Proof-of-Personhood

Leverages existing, state-issued credentials as a proof of unique personhood. This is a high-assurance but centralized method.

• Process: Users submit a government ID (e.g., passport, driver's license) which is checked against official databases or via a KYC (Know Your Customer) provider.
• Use Case: Common in regulated DeFi applications and services with strict compliance requirements.
• Trade-offs: Provides strong Sybil resistance but introduces significant privacy concerns and excludes individuals without formal identification.

Uses ongoing interaction patterns to maintain proof of personhood over time, moving beyond a one-time verification event.

• Idena: Uses synchronized captcha ceremonies where all verified participants solve puzzles at the same time, making large-scale automation impractical.
• Behavioral Biometrics: Analyzes patterns in device interaction, typing rhythm, or mouse movements to create a continuous authentication signal.
• Purpose: Defends against the sale or rental of verified identities ("Soulbound token" renting) by requiring persistent, human-like interaction.

Binds a personhood credential cryptographically to a specific, trusted piece of hardware, creating a strong link between identity and device.

• Secure Enclave / TPM: Uses a device's hardware security module (e.g., Apple Secure Enclave, Android KeyStore, TPM) to generate and store private keys for the identity. The credential cannot be exported.
• Use Case: Provides high security for Soulbound Tokens (SBTs) or credentials, ensuring they cannot be transferred to another person or device.
• Limitation: Ties identity to a physical device, which can be lost or damaged, requiring robust recovery mechanisms.

The primary security goal of any PoP system is Sybil resistance—preventing a single entity from creating multiple, fraudulent identities. This is the core trade-off: achieving strong resistance often requires sacrificing some degree of privacy (e.g., biometric data) or decentralization (e.g., trusted hardware or centralized oracles). Weak PoP implementations render governance and airdrop systems economically meaningless.

Many PoP methods, such as biometric verification (e.g., iris scans) or government ID linkage, create sensitive, permanent identity data. The security risk shifts from Sybil attacks to the catastrophic failure of this data vault. Systems must employ zero-knowledge proofs or secure multi-party computation to minimize exposure, but this adds complexity and potential points of failure.

To verify real-world attributes, PoP systems often rely on trusted third parties or oracles (e.g., phone carriers, government databases, hardware manufacturers). This creates centralization vectors and single points of censorship or failure. The trade-off is clear: higher assurance of uniqueness typically depends on trust assumptions outside the blockchain's cryptographic security model.

Even a robustly issued PoP credential can be compromised through collusion markets where verified identities are rented or sold. This is a governance attack where economic incentives undermine the system's social intent. Mitigations like continuous attestations or behavioral analysis introduce surveillance and complexity, highlighting the trade-off between security and autonomy.

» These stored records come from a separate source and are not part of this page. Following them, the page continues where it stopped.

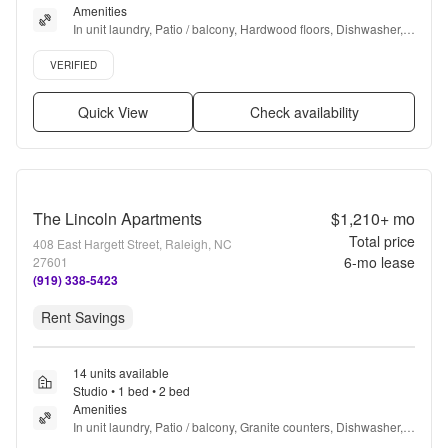
Amenities
In unit laundry, Patio / balcony, Hardwood floors, Dishwasher, 
Pet friendly, Recently renovated + more
Verified listing
VERIFIED
Quick View
Check availability
The Lincoln Apartments
$1,210+
mo
Total price
408 East Hargett Street, Raleigh, NC
6
-mo lease
27601
(919) 338-5423
Rent Savings
14 units available
Studio • 1 bed • 2 bed
Amenities
In unit laundry, Patio / balcony, Granite counters, Dishwasher, 
Pet friendly, New construction + more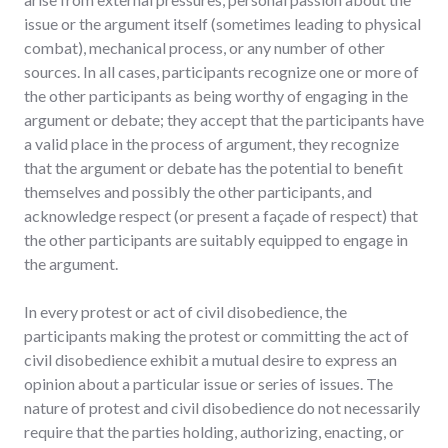
issue or the argument itself (sometimes leading to physical
combat), mechanical process, or any number of other
sources. In all cases, participants recognize one or more of
the other participants as being worthy of engaging in the
argument or debate; they accept that the participants have
a valid place in the process of argument, they recognize
that the argument or debate has the potential to benefit
themselves and possibly the other participants, and
acknowledge respect (or present a façade of respect) that
the other participants are suitably equipped to engage in
the argument.
In every protest or act of civil disobedience, the
participants making the protest or committing the act of
civil disobedience exhibit a mutual desire to express an
opinion about a particular issue or series of issues. The
nature of protest and civil disobedience do not necessarily
require that the parties holding, authorizing, enacting, or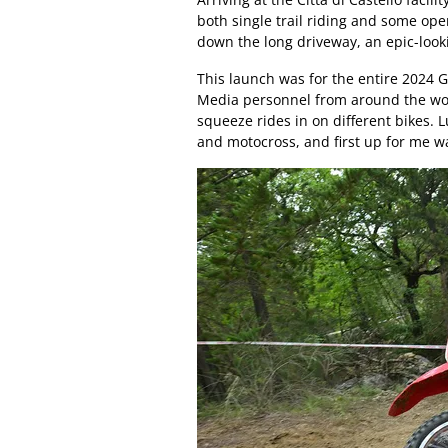
both single trail riding and some op
down the long driveway, an epic-look
This launch was for the entire 2024 
Media personnel from around the worl
squeeze rides in on different bikes. L
and motocross, and first up for me w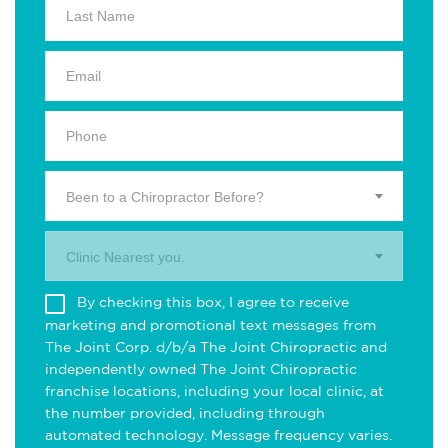
Been to a Chiropractor Before?
Clinic Nearest you.
By checking this box, I agree to receive
marketing and promotional text messages from
The Joint Corp. d/b/a The Joint Chiropractic and
independently owned The Joint Chiropractic
franchise locations, including your local clinic, at
the number provided, including through
automated technology. Message frequency varies.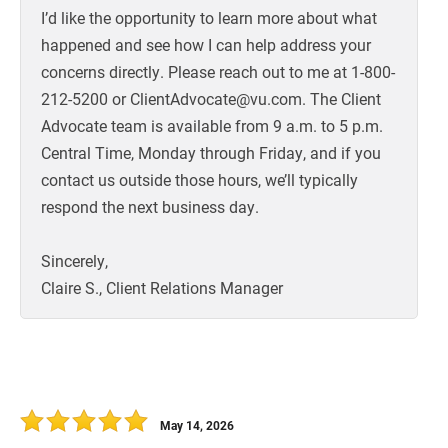
I’d like the opportunity to learn more about what
happened and see how I can help address your
concerns directly. Please reach out to me at 1-800-
212-5200 or ClientAdvocate@vu.com. The Client
Advocate team is available from 9 a.m. to 5 p.m.
Central Time, Monday through Friday, and if you
contact us outside those hours, we’ll typically
respond the next business day.
Sincerely,
Claire S., Client Relations Manager
May 14, 2026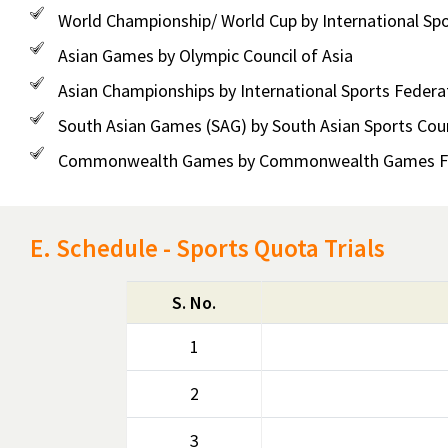
World Championship/ World Cup by International Spo
Asian Games by Olympic Council of Asia
Asian Championships by International Sports Federa
South Asian Games (SAG) by South Asian Sports Coun
Commonwealth Games by Commonwealth Games Fe
E. Schedule - Sports Quota Trials
S. No.
1
2
3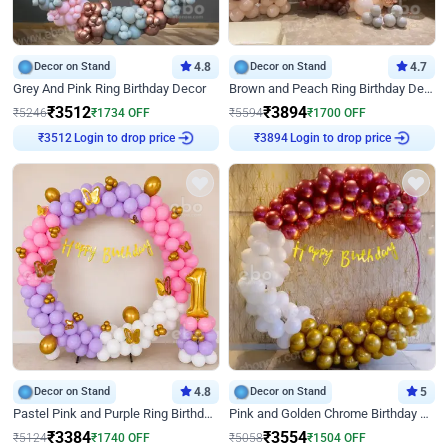
Decor on Stand
4.8
Decor on Stand
4.7
Grey And Pink Ring Birthday Decor
Brown and Peach Ring Birthday Decor With Neon Light
₹
3512
₹
3894
₹
5246
₹
1734
OFF
₹
5594
₹
1700
OFF
Login to drop price
Login to drop price
₹
3512
₹
3894
Decor on Stand
4.8
Decor on Stand
5
Pastel Pink and Purple Ring Birthday Decor
Pink and Golden Chrome Birthday Ring Decor
₹
3384
₹
3554
₹
5124
₹
1740
OFF
₹
5058
₹
1504
OFF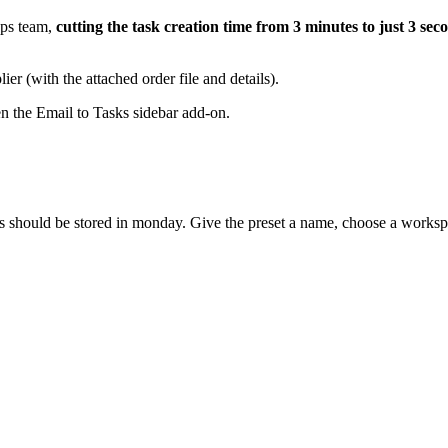
Ops team,
cutting the task creation time from 3 minutes to just 3 sec
r (with the attached order file and details).
n the Email to Tasks sidebar add-on.
s should be stored in monday. Give the preset a name, choose a workspac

PoP systems face a liveness-security trade-off. High-security, privacy-preserving protocols (like certain ZK-proof ceremonies) can be computationally intensive, excluding users with low-end devices and compromising global accessibility. Conversely, lightweight methods may be less secure. Furthermore, recovery mechanisms for lost credentials create security backdoors or permanent identity loss.

Sybil resistance is the property of a system that makes it costly or difficult for a single entity to create and control multiple fake identities (Sybil attacks). Proof-of-Personhood is a primary method for achieving Sybil resistance in decentralized systems, ensuring that governance rights (like voting) or resource allocations (like airdrops) are distributed per unique human, not per wallet or bot.

• Purpose: Prevents vote manipulation, spam, and unfair resource accumulation.
• Contrast: Unlike Proof-of-Work (costly via hardware/energy) or Proof-of-Stake (costly via capital), PoP aims for cost via verified identity.

A Zero-Knowledge Proof (ZKP) is a cryptographic method where one party (the prover) can prove to another (the verifier) that a statement is true without revealing any information beyond the validity of the statement itself. This is crucial for privacy-preserving Proof-of-Personhood.

• Application: Allows a user to prove they are a verified, unique human without revealing their specific biometric data or linking their real-world identity to their on-chain activity.
• Example: A ZK-proof can attest "I passed an orb verification" without revealing which orb session or the associated facial data.

In governance, plurality refers to a system where influence is distributed among many distinct participants, preventing capture by a small group. Proof-of-Personhood enables collusion resistance by making it harder for a single entity to amass a large number of voting identities. However, PoP alone does not prevent coordinated voting by groups of verified humans (collusion), which is a separate, harder problem.

• Goal: To enable one-person-one-vote systems in digital governance.
• Challenge: Distinguishing between healthy community coordination and malicious collusion remains an active research area.